Plus de sécurité pour les piétons de demain.
Par souci de mobilité ou par conviction écologique, bon nombre de personnes délaissent la voiture pour la marche à pied. Comme le titrait récemment Sudpresse « le piéton est une souris dans la jungle », il doit désormais s’adapter aux nouveaux modes de transport tels que les vélos électriques, les trottinettes, les rollers ou encore les overboards... sans parler des voitures, des bus, trams ou motos qui sillonnent nos villes. Il devient parfois difficile de marcher en toute sécurité.
Les accidents impliquant des piétons étaient en constante diminution depuis 2005 dans notre pays, mais l’on constate depuis peu que la tendance s‘inverse. Voici quelques chiffres : en 2018, 4 616 piétons ont été blessés sur les routes et 74 piétons y ont trouvé la mort. Si l’on observe les dernières statistiques portant sur les neuf premiers mois de 2019, on remarque une hausse relativement importante : 45 tués au lieu de 32 tués lors de la même période l’année précédente. Plus 40 %, c’est inquiétant. Je précise que l’on parle ici de tués sur place.
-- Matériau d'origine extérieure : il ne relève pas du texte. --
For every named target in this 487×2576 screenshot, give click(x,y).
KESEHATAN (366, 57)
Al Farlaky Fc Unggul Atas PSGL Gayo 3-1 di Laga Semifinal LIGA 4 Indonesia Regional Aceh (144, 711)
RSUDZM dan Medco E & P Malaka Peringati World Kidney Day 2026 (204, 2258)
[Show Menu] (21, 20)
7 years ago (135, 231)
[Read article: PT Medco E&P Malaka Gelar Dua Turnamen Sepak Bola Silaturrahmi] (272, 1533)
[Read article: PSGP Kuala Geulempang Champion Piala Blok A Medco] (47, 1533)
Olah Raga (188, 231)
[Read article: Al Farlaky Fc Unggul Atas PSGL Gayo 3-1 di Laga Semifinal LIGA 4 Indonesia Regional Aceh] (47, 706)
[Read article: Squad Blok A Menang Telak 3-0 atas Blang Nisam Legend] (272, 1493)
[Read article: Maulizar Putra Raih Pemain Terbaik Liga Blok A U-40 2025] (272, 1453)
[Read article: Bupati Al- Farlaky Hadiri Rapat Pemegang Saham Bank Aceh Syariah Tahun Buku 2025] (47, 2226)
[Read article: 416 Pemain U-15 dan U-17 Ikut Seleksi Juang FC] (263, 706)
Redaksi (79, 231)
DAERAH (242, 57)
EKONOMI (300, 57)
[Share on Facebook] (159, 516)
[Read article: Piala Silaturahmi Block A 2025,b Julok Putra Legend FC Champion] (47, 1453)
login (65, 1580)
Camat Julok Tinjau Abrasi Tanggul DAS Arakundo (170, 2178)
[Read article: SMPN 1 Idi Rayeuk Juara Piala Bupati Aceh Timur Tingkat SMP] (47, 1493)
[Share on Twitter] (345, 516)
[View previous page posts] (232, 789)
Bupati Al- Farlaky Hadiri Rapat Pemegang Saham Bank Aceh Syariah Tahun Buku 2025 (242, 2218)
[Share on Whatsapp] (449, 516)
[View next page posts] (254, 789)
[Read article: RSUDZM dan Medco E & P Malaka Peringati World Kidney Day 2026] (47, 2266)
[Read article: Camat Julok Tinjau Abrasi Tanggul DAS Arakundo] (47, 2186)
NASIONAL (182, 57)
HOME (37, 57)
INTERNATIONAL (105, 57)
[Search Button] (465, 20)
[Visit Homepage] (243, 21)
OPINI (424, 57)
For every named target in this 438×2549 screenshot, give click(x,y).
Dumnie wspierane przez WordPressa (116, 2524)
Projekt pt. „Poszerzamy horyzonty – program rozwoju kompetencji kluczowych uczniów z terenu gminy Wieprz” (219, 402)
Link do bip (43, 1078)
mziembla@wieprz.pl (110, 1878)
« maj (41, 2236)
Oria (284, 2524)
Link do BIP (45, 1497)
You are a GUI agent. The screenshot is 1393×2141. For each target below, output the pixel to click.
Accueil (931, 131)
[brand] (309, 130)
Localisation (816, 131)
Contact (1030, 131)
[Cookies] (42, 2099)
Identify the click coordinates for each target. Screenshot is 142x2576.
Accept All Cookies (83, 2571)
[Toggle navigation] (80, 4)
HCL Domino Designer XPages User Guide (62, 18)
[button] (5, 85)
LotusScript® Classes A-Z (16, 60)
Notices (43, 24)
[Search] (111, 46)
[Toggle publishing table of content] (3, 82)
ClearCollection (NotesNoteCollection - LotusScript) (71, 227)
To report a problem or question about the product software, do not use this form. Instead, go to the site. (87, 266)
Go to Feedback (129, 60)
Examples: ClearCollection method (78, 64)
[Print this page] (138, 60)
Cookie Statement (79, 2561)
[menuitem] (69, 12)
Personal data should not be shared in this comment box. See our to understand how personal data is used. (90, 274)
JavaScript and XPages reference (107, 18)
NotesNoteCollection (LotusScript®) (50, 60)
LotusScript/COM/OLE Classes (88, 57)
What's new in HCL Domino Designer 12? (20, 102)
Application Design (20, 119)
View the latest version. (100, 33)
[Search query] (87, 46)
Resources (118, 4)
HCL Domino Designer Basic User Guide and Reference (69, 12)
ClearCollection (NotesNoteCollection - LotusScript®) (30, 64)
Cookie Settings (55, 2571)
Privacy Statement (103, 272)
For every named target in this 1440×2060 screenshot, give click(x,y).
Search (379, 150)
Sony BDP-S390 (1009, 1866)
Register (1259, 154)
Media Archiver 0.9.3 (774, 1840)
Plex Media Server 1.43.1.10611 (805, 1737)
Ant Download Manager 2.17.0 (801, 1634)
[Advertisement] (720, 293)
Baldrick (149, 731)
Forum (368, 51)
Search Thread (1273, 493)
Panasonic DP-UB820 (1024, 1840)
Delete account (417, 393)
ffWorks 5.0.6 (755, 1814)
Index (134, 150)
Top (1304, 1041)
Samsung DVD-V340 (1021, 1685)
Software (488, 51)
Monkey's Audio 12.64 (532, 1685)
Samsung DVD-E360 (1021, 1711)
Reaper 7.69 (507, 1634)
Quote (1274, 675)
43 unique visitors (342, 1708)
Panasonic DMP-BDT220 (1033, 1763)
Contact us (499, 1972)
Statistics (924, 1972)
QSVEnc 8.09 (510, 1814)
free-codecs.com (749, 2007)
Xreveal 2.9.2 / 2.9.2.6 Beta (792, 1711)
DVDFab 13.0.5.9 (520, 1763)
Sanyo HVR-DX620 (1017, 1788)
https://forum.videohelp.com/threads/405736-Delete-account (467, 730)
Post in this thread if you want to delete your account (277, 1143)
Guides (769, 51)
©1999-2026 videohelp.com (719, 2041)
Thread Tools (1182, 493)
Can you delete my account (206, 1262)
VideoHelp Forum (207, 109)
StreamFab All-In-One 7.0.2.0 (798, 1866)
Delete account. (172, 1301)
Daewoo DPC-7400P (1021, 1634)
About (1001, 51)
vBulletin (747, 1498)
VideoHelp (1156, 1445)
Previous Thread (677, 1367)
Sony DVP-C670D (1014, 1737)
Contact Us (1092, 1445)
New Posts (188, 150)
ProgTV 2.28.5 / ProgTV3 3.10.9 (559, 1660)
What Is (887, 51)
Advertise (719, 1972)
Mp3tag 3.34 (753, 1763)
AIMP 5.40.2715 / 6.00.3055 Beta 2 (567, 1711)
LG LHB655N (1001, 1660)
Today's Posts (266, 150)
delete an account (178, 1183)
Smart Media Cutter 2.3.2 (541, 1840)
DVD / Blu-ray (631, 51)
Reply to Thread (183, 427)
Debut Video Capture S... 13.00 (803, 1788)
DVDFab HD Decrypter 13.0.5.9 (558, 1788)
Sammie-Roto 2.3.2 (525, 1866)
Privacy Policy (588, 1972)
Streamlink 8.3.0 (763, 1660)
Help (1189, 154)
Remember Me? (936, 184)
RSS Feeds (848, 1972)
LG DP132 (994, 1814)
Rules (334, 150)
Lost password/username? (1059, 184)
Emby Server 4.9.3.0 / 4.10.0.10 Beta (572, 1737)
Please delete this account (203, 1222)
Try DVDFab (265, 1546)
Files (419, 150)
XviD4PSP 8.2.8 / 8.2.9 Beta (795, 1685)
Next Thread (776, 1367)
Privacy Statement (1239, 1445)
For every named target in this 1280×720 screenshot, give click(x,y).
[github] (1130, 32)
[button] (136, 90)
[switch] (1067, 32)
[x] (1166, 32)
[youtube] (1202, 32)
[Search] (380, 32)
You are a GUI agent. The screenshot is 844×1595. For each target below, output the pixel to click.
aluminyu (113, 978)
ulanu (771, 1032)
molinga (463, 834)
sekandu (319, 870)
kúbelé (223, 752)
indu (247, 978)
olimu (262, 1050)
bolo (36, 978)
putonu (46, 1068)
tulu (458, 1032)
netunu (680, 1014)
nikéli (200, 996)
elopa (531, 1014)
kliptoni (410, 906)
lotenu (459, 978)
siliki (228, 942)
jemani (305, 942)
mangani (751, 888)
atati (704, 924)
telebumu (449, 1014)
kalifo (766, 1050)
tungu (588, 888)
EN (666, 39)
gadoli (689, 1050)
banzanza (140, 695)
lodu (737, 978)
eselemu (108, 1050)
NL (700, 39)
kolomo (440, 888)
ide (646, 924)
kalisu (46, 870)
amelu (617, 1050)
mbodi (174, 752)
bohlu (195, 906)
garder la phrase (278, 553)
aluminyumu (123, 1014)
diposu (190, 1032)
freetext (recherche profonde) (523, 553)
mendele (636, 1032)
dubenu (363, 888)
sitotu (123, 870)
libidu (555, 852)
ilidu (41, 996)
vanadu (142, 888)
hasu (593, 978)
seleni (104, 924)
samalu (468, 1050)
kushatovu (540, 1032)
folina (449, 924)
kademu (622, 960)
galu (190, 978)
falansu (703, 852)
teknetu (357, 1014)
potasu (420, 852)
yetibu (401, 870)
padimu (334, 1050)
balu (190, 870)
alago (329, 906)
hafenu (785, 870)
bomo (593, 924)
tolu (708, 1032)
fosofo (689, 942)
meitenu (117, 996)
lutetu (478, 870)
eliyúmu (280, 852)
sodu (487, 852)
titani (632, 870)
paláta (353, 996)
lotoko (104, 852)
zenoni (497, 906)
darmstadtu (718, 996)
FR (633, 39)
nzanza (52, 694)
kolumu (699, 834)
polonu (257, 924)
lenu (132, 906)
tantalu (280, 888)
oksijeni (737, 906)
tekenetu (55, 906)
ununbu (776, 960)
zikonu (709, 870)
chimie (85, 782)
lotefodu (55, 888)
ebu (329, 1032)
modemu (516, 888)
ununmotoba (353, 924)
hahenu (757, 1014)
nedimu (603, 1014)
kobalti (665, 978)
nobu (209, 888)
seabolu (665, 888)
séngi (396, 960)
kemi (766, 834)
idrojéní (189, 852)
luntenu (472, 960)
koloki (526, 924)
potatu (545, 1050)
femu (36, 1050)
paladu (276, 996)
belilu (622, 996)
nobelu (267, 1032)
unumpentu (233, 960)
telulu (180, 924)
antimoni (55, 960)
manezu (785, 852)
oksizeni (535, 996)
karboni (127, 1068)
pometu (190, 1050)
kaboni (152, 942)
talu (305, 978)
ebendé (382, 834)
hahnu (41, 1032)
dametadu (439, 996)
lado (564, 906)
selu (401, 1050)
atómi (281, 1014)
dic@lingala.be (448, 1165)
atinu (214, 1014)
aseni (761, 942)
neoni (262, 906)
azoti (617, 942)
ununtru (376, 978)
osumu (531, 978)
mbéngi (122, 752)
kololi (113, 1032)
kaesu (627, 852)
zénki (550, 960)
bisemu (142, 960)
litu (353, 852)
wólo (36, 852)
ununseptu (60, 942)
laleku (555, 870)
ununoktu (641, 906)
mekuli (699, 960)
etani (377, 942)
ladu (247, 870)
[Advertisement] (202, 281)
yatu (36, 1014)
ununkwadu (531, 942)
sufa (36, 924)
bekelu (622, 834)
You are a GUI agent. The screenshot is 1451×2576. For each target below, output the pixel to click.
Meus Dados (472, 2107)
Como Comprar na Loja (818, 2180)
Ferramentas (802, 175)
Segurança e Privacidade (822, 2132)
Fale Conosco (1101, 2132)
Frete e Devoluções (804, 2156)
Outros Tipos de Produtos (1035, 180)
La sécurité des usagers faibles fait partie des priorités du Gouvernement wallon. Un plan Piétons est prévu dans la Déclaration de politique régionale et la philosophie en matière d’aménagement de voiries est désormais de penser d’abord aux piétons. Pour Benoît Godart, le porte-parole de Vias, il reste encore des choses à faire. Pour lui, « les piétons sont les parents pauvres de la sécurité routière ».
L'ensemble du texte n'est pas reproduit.